Mendengar teriakkanku, ayahku pun datang dengan tombak di tangannya seolah-olah bersiap-siap untuk membunuh sesuatu.

"APA YANG TERJADI ?!", teriaknya dan dia pun mendapati diriku yang masih shock melihat Weiss tanpa kaki dan kepala.

"We-weiss...", jawabku sambil menunjuk burung yang masih bisa terbang tanpa kepala dan kaki itu sementara darah masih mengalir dari leher dan bawah kakinya.

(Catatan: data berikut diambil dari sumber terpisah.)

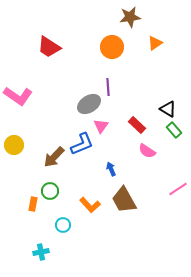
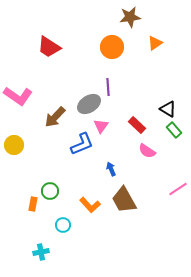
brown arrow: moved 1 px right, 40 px up
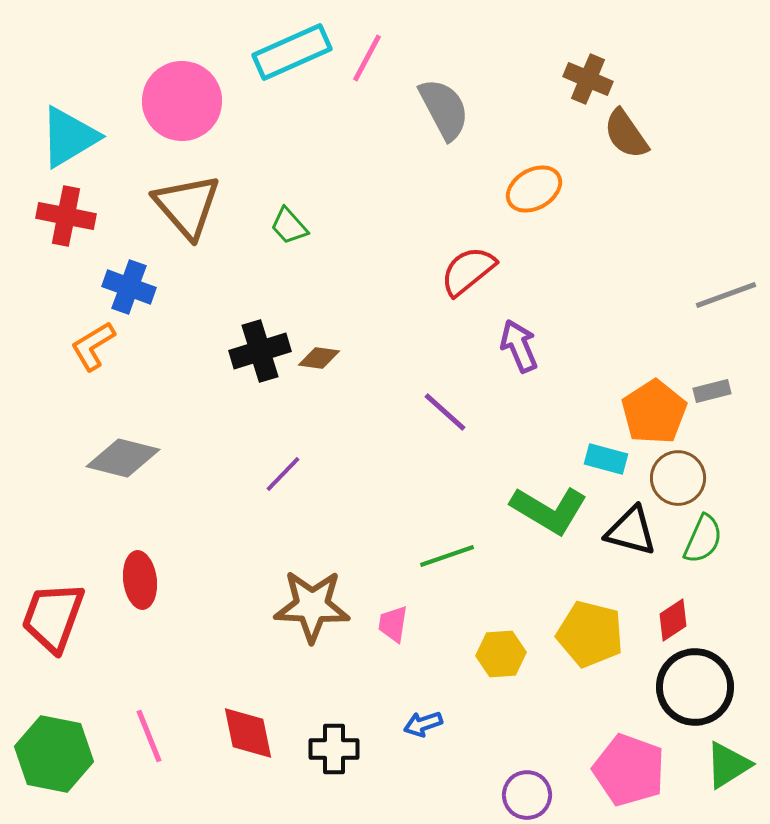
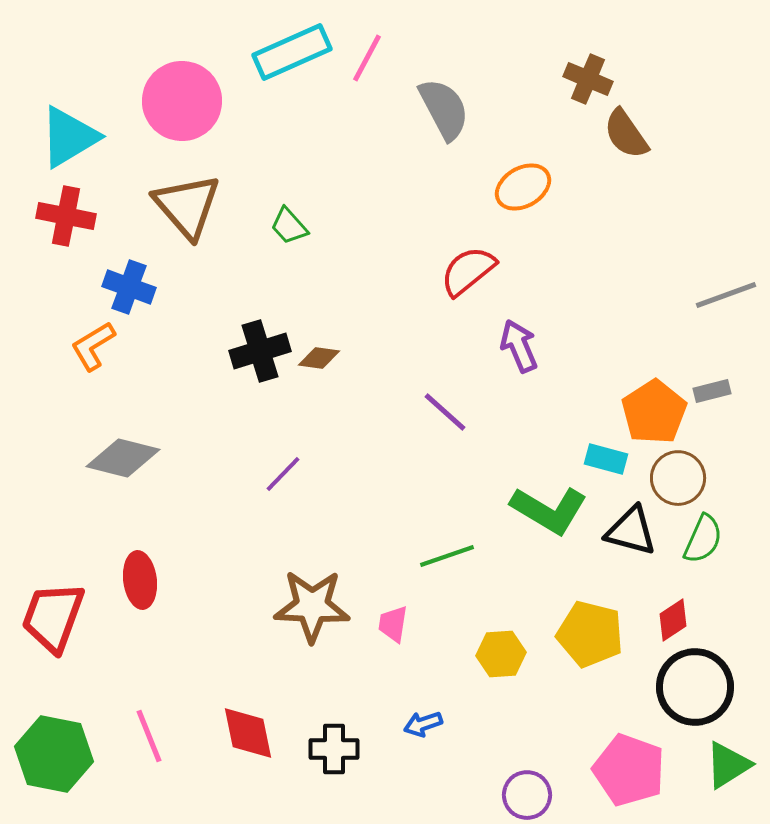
orange ellipse at (534, 189): moved 11 px left, 2 px up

"Apa yang sudah kau lakukan ?!", tanya ayahku sekali lagi dan mengambil Weiss yang masih bisa terbang itu.

"A-Aku hanya mengirim surat ke Hirato", jawabku jujur sambil menahan tangis.

"Sudah kubilang jangan lakukan itu.. Surga sedang tidak stabil ! ", jawab ayahku yang malah marah.

"Bagaimana dengan Hirato dan ibu ?", tanyaku lagi sambil menyeka air mataku yang masih menetes sedikit walaupun aku masih menahannya.

Ayahku pun menghela nafas panjang dan meletakkan telapak tangannya yang besar ke kepalaku sambil berkata ,"Tenanglah, semuanya akan baik-baik saja. Kalau sudah stabil, aku akan mengizinkanmu kesana".

Seketika itu juga air mataku pun berhenti menetes dan dengan sedikit harapan aku pun menatap ayahku dengan berbinar-binar. Walaupun pada akhirnya janji itu tidak pernah ditepati oleh ayahku.